Ist die ärztliche Verpflichtung, stets für das Leben zu arbeiten, nicht schon dadurch aufgeweicht, dass in der Palliativmedizin schwere Schmerzmittel verabreicht werden dürfen, deren Einsatz letztlich lebensverkürzende Wirkung haben?
Brand: Jeder Arzt will seinem Patienten die Schmerzen nehmen, niemand muss wegen Angst vor Schmerzen zum Sterben in die Schweiz fahren. Das Instrumentarium zur Schmerzbekämpfung ist breit und geht bis zu narkoseähnlichen Mitteln, die Menschen das Hinübergehen beim Sterben sehr erleichtern. Die palliative Sedierung will Schmerzen ausschalten, nicht Leben ausknipsen.
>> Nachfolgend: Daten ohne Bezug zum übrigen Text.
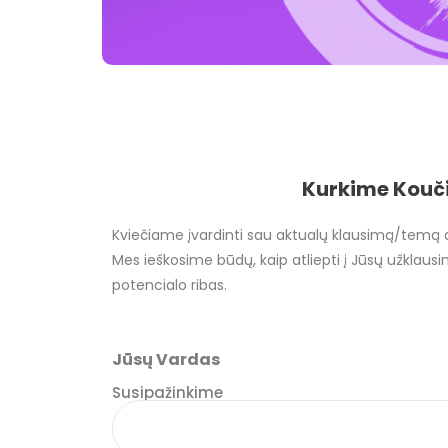
Kurkime Kouč
Kviečiame įvardinti sau aktualų klausimą/temą
Mes ieškosime būdų, kaip atliepti į Jūsų užklausi
potencialo ribas.
Jūsų Vardas
Susipažinkime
Der Tod kann dabei als Nebenwirkung eintreten, ist aber niemals Ziel - das ist der entscheidende Unterschied. Sterben kann als friedliche Erlösung empfunden werden, wie ich es in der Begleitung von Angehörigen erlebt habe.

Und was heißt das für die Politik, für die Entscheidung des Bundestages im nächsten Jahr?
Brand: Beim Kampf gegen vorschnellen Tod kommt es auf mehrere Ebenen an: Gesetzlich muss organisierte Suizidbeihilfe gestoppt werden. Zugleich müssen erhebliche Verbesserungen von Palliativmedizin und Hospizen erreicht werden. Hier muss Politik konkret liefern, wenn sie glaubwürdig sein will.

Zur Person

Der 40-jährige Michael Brand ist seit 1993 Mitglied der CDU. Der gebürtige Fuldaer studierte in Bonn und Sarajevo Politischen Wissenschaften, Rechtswissenschaften und Geschichte. Von 2001 bis 2005 war er Pressesprecher der CDU-Fraktion im hessischen Landtag und Pressesprecher der CDU Hessen. Seit neun Jahren ist er Mitglied des Bundestages. Er ist verheiratet und hat drei Kinder.